HET Dicabut dan Minyak Goreng Curah Disubsidi, Begini Respons Pedagang
BEKASI, iNews.id - Pemerintah memutuskan mencabut aturan harga eceran tertinggi (HET) minyak goreng kemasan sederhana dan premium. Namun, pemerintah memberikan subsidi pada minyak goreng curah, sehingga harganya menjadi Rp14.000 per liter.
Kebijakan tersebut direspons baik para pedagang pasar tradisional. Menurut pedagang pasar, kebijakan itu lebih baik dibandingkan ada HET.
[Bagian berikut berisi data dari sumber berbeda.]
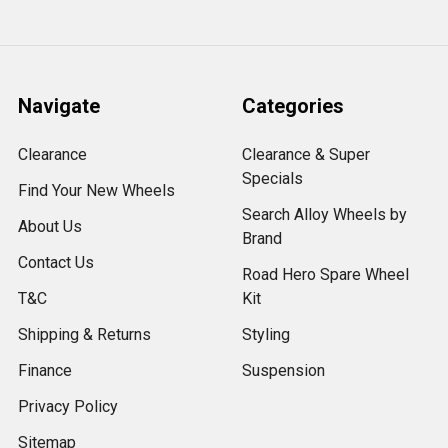
Navigate
Categories
Clearance
Clearance & Super
Specials
Find Your New Wheels
Search Alloy Wheels by
About Us
Brand
Contact Us
Road Hero Spare Wheel
T&C
Kit
Shipping & Returns
Styling
Finance
Suspension
Privacy Policy
Sitemap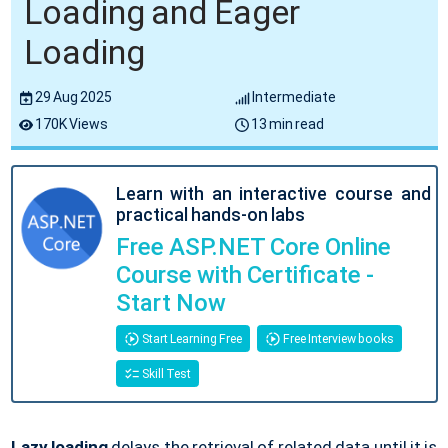
Loading and Eager
Loading
29 Aug 2025
Intermediate
170K Views
13 min read
Learn with an interactive course and
practical hands-on labs
Free ASP.NET Core Online
Course with Certificate -
Start Now
Start Learning Free
Free Interview books
Skill Test
Lazy loading
delays the retrieval of related data until it is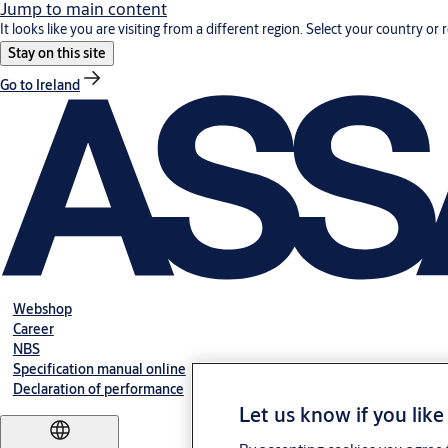
Jump to main content
It looks like you are visiting from a different region. Select your country or 
Stay on this site
Go to Ireland
Webshop
Career
NBS
Specification manual online
Declaration of performance
Let us know if you like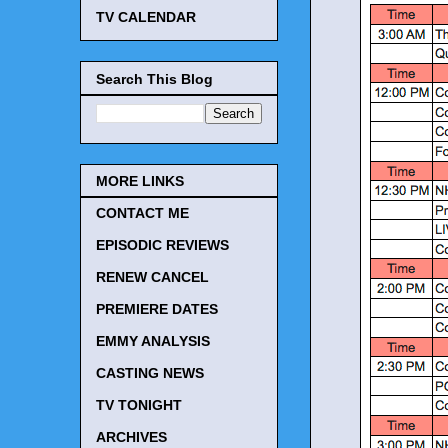
TV CALENDAR
Search This Blog
MORE LINKS
CONTACT ME
EPISODIC REVIEWS
RENEW CANCEL
PREMIERE DATES
EMMY ANALYSIS
CASTING NEWS
TV TONIGHT
ARCHIVES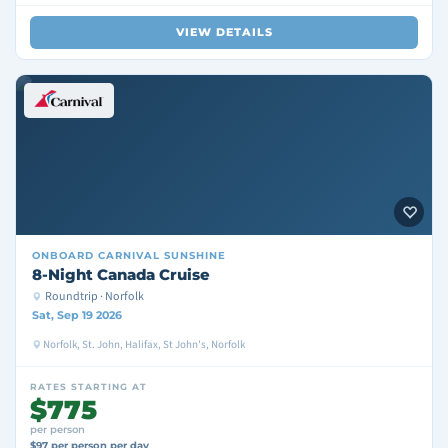
VIEW DETAILS
ONBOARD
CARNIVAL SUNSHINE
8-Night Canada Cruise
Roundtrip · Norfolk
Sat, Sep 19 2026
Norfolk, St. John, Halifax, St John's, Norfolk
RATES STARTING AT
$775
per person
$97 per person per day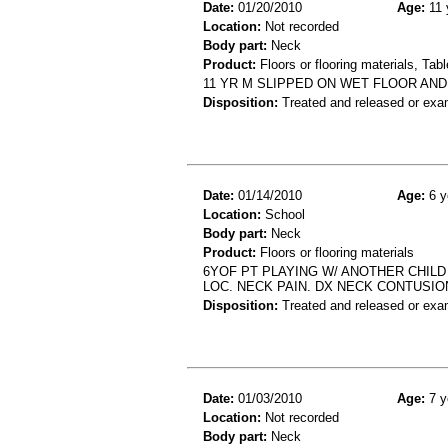
Date:
01/20/2010
Age:
11 
Location:
Not recorded
Body part:
Neck
Product:
Floors or flooring materials, Tab
11 YR M SLIPPED ON WET FLOOR AND
Disposition:
Treated and released or exa
Date:
01/14/2010
Age:
6 y
Location:
School
Body part:
Neck
Product:
Floors or flooring materials
6YOF PT PLAYING W/ ANOTHER CHILD
LOC. NECK PAIN. DX NECK CONTUSIO
Disposition:
Treated and released or exa
Date:
01/03/2010
Age:
7 y
Location:
Not recorded
Body part:
Neck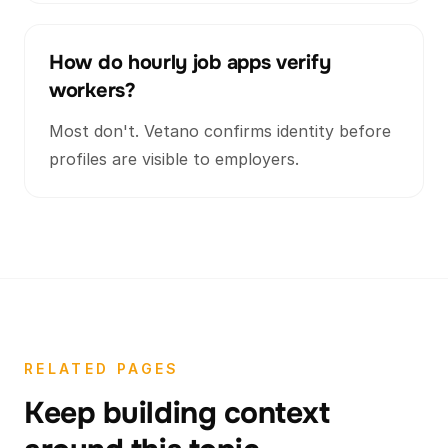
How do hourly job apps verify
workers?
Most don't. Vetano confirms identity before
profiles are visible to employers.
RELATED PAGES
Keep building context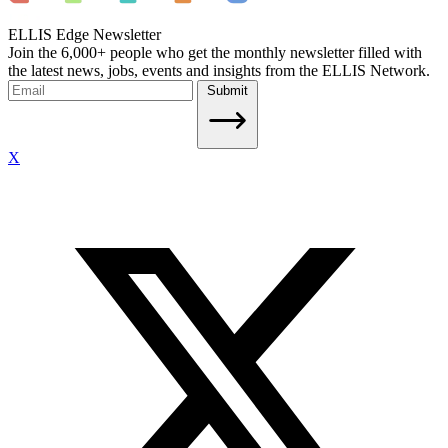
ELLIS Edge Newsletter
Join the 6,000+ people who get the monthly newsletter filled with
the latest news, jobs, events and insights from the ELLIS Network.
Submit
X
Pedagang semboko, Haji Mansyur mengungkapkan, kebijakan tersebut dapat meringankan para pedagang dan pembeli karena hingga saat ini harga minyak goreng curah di agen distributor dipatok Rp16.500 per kilogram (kg), sehingga dia menjualnya Rp19.000-Rp20.000 per kg.
"Saya sih oke-oke saja, jadi terbantu. Soalnya di agen, saya beli Rp16.500 per kilo, jadi saya jualnya Rp19.000-20.000 per kilo. Karena kalau barang kan ada nyusutnya," kata dia kepada MNC Portal Indonesia di toko miliknya di Pasar Tambun, Bekasi, Jumat (18/3/2022).
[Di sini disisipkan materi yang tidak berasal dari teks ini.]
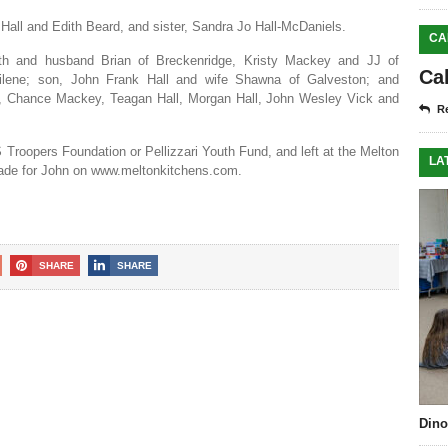
 Hall and Edith Beard, and sister, Sandra Jo Hall-McDaniels.
CA
ith and husband Brian of Breckenridge, Kristy Mackey and JJ of
Ca
Abilene; son, John Frank Hall and wife Shawna of Galveston; and
ith, Chance Mackey, Teagan Hall, Morgan Hall, John Wesley Vick and
Re
 Troopers Foundation or Pellizzari Youth Fund, and left at the Melton
LA
ade for John on www.meltonkitchens.com.
SHARE
SHARE
Dino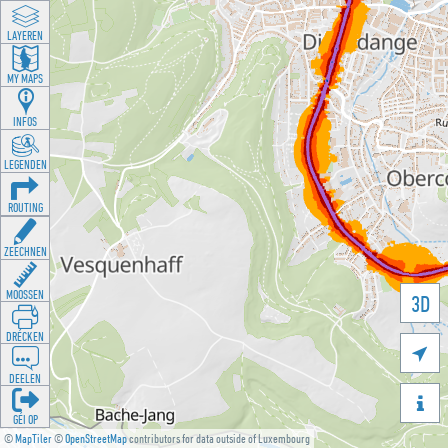
LAYEREN
MY MAPS
INFOS
LEGENDEN
ROUTING
ZEECHNEN
MOOSSEN
3D
DRÉCKEN

DEELEN

GÉI OP
©
MapTiler
©
OpenStreetMap
contributors for data outside of Luxembourg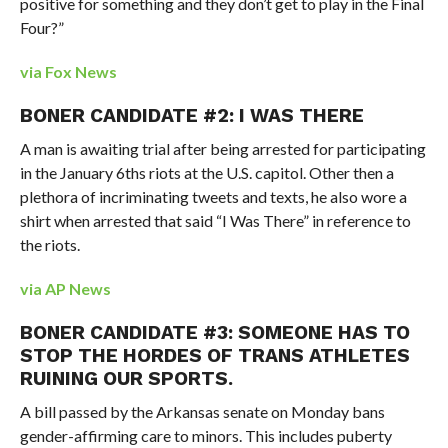
positive for something and they don’t get to play in the Final
Four?”
via Fox News
BONER CANDIDATE #2: I WAS THERE
A man is awaiting trial after being arrested for participating
in the January 6ths riots at the U.S. capitol. Other then a
plethora of incriminating tweets and texts, he also wore a
shirt when arrested that said “I Was There” in reference to
the riots.
via AP News
BONER CANDIDATE #3: SOMEONE HAS TO
STOP THE HORDES OF TRANS ATHLETES
RUINING OUR SPORTS.
A bill passed by the Arkansas senate on Monday bans
gender-affirming care to minors. This includes puberty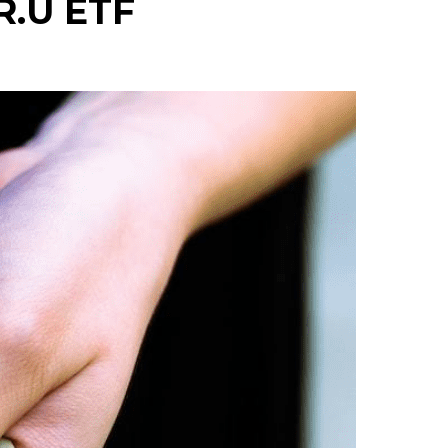
R.U ETF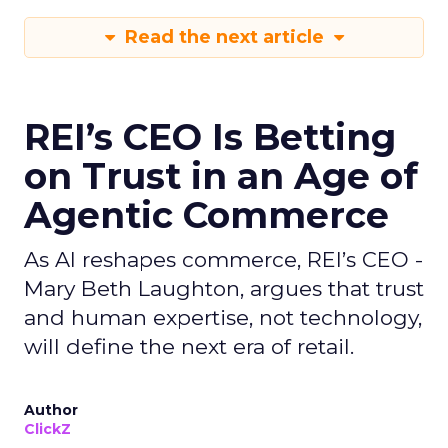
Read the next article
REI’s CEO Is Betting
on Trust in an Age of
Agentic Commerce
As AI reshapes commerce, REI’s CEO -
Mary Beth Laughton, argues that trust
and human expertise, not technology,
will define the next era of retail.
Author
ClickZ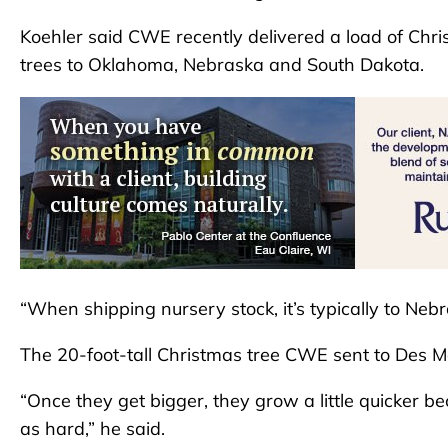
Koehler said CWE recently delivered a load of Chris
trees to Oklahoma, Nebraska and South Dakota.
“When shipping nursery stock, it’s typically to Neb
The 20-foot-tall Christmas tree CWE sent to Des Moi
“Once they get bigger, they grow a little quicker b
as hard,” he said.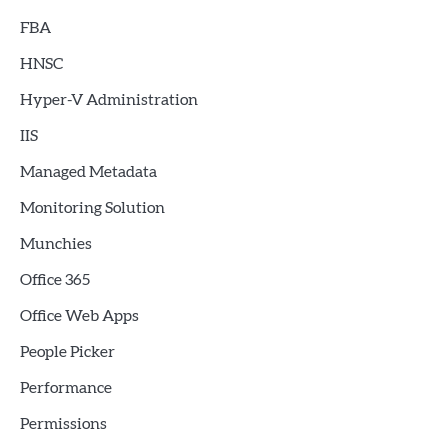
FBA
HNSC
Hyper-V Administration
IIS
Managed Metadata
Monitoring Solution
Munchies
Office 365
Office Web Apps
People Picker
Performance
Permissions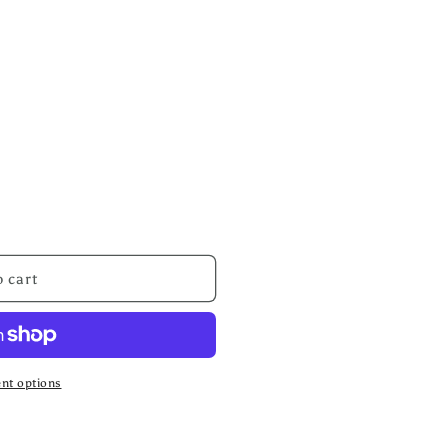
 cart
nt options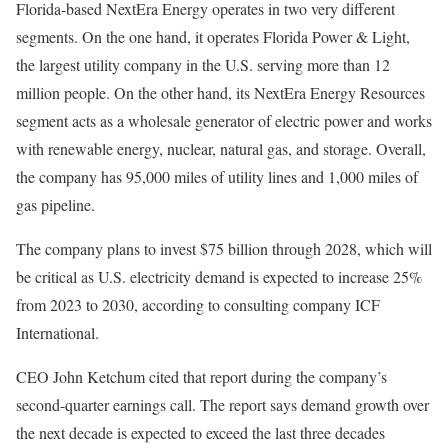
Florida-based NextEra Energy operates in two very different
segments. On the one hand, it operates Florida Power & Light,
the largest utility company in the U.S. serving more than 12
million people. On the other hand, its NextEra Energy Resources
segment acts as a wholesale generator of electric power and works
with renewable energy, nuclear, natural gas, and storage. Overall,
the company has 95,000 miles of utility lines and 1,000 miles of
gas pipeline.
The company plans to invest $75 billion through 2028, which will
be critical as U.S. electricity demand is expected to increase 25%
from 2023 to 2030, according to consulting company ICF
International.
CEO John Ketchum cited that report during the company’s
second-quarter earnings call. The report says demand growth over
the next decade is expected to exceed the last three decades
Haji Mansyur juga menyebut, pasokan minyak goreng curah mudah didapat hingga hari ini. Artinya, tidak ada kendala.
"Untuk saat ini maupun kemarin-kemarin (minyak goreng curah) lebih mudah (dibandingkan dengan minyak goreng kemasan)," ujar dia.
Dia pun berharap, masalah minyak goreng bisa cepat teratasi dan ketersediaan barang bisa lancar seperti sedia kala. Dengan begitu, penjualan ada peningkatan, apalagi mendekati Ramadan.
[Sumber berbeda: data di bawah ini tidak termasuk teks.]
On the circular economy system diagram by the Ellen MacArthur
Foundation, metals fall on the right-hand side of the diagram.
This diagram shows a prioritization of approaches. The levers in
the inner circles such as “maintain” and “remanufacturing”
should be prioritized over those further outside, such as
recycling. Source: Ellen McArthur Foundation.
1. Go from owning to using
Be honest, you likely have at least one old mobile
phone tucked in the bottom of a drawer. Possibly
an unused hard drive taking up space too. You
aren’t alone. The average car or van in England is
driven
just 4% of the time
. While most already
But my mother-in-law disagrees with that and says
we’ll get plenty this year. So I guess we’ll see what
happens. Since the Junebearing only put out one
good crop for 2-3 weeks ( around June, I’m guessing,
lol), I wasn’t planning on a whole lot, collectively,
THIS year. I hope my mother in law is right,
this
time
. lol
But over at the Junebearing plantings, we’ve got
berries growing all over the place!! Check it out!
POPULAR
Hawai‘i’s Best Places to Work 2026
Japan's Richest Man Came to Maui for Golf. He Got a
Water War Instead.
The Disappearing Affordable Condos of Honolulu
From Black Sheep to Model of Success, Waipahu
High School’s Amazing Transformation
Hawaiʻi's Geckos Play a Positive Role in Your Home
"Mudah-mudahan (ketersediaan barangnya) ada peningkatan," ucapnya.
Hal senada dikatakan pedagang sembako lainnya, Udin. Menurutnya, pasokan minyak goreng curah lebih mudah didapat dibandingkan kemasan.
"Kalau yang curah, didapatnya gampang. Saya dapatnya dari agen. Tinggal telpon, barangnya ada," tuturnya.
Udin menyampaikan, dengan kondisi minyak goreng sekarang ini, pembeli sudah tidak lagi konsisten beli jenis minyak gorengnya. Maksudnya, jika dulu langganannya beli minyak goreng kemasan, sekarang memilih yang harganya lebih murah.
"Sekarang pembeli belinya cari yang murah. Kalau yang kemasan murah ya beli kemasan, kalau yang curah lebih murah, mereka beli yang curah," ucap Udin.
"Sekarang ada subsidi Rp14.000 per liter, saya setuju. Jadi lebih murah. Soalnya ini saya jualnya Rp19.000 per kilo," ujar Udin.